Po porannych przepychankach, kiedy aura nie umiała się zdecydować, czy skropić świat wilgocią, czy wylizać słonecznymi promieniami. Teraz? Toczy się życie tarasowo balkonowe, babki lepią się z piasku, żeby młodzież zawczasu nauczyła się doceniać zalety wypukłości. Samoloty ciężkie, brzemienne kierują się ku lotnisku, by tam wysypać ikrę w miejskie zakamarki. Świat zatrzymany. Nie drżą źdźbła trawy, ani drobne listki na drzewach. Głos dzieciąt nie zna wahania, ani skrępowania. Psy trzymają się cienistych ścieżek, a młode mamy wygrzewają uda korzystając z chwil spokoju. Ktoś odkurza, inny kocha bez granic, kolejny wynosi śmieci. Powietrze wdziera się do mieszkań, zachęcane uchylonymi oknami.
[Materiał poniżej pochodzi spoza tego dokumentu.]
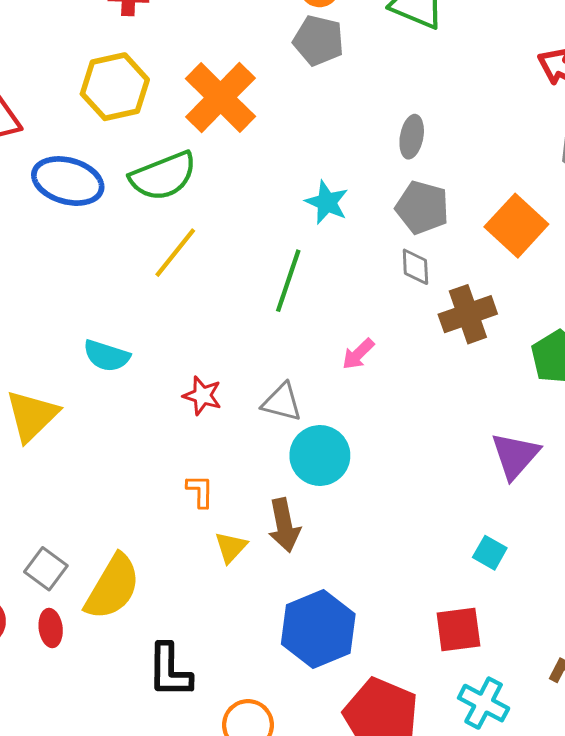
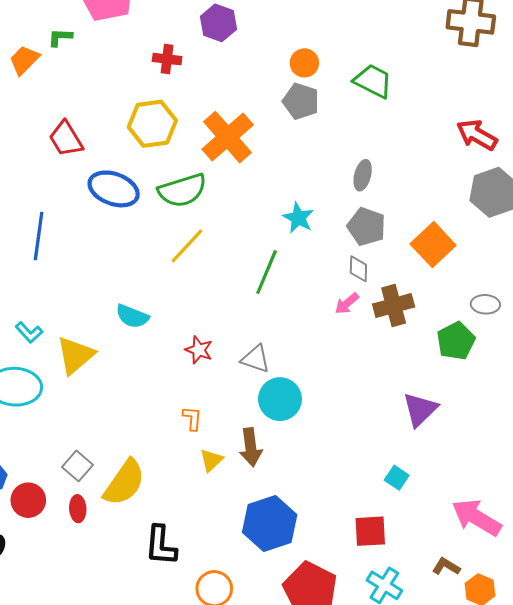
pink arrow: (358, 354) -> (347, 303), moved

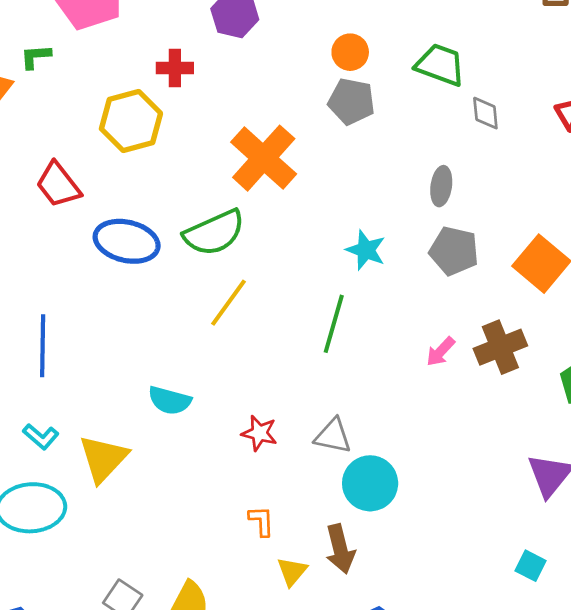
yellow hexagon: (152, 124) -> (131, 121), moved
blue line: (39, 236) -> (43, 346), moved
gray diamond: (358, 269) -> (485, 113), moved

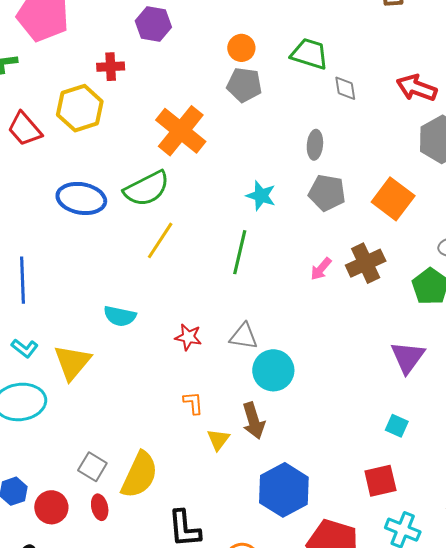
red trapezoid: (58, 185) -> (25, 129), moved

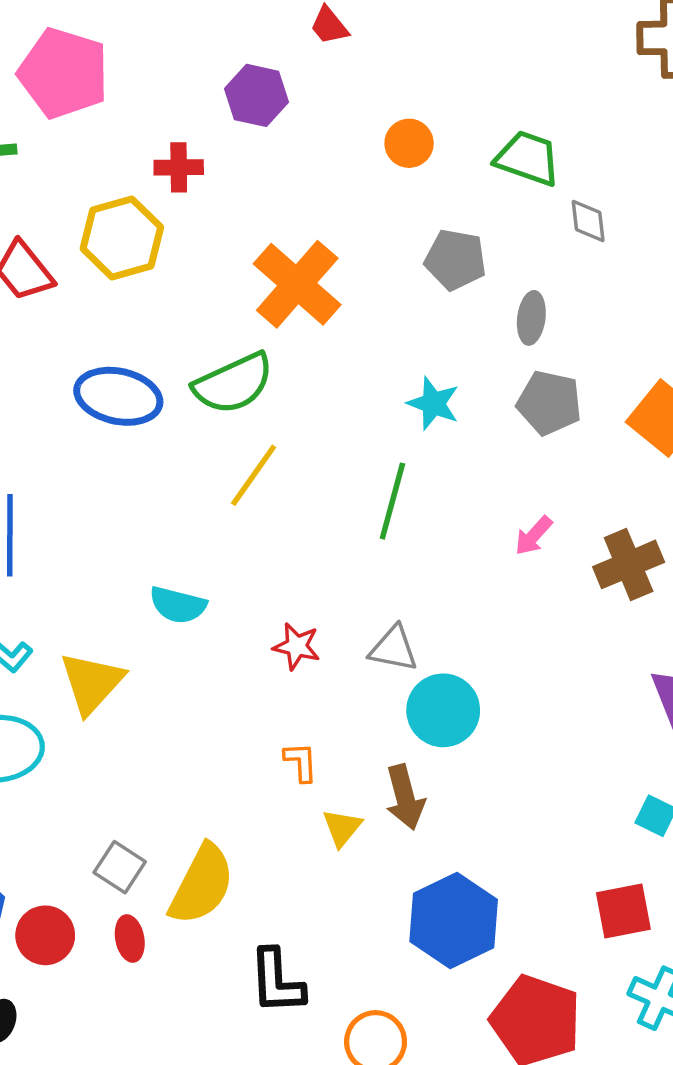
gray pentagon: (244, 85) -> (455, 260), moved
brown cross: (366, 263) -> (629, 564), moved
Ze skrzynek kwiaty zerkają na świat i wypatrują trzmieli, o które łatwiej niż o pszczoły. Nie dzieje się nic i zdaje się, że to najlepsza z możliwych wiadomości.
jak to nic? u nas tak wieje, że gniazda z drzew spadają, a auto nie trzyma się drogi!
OdpowiedzUsuńa u mnie flauta. wiosną wiało, a teraz mam środek lata i nawet powietrze nie drży.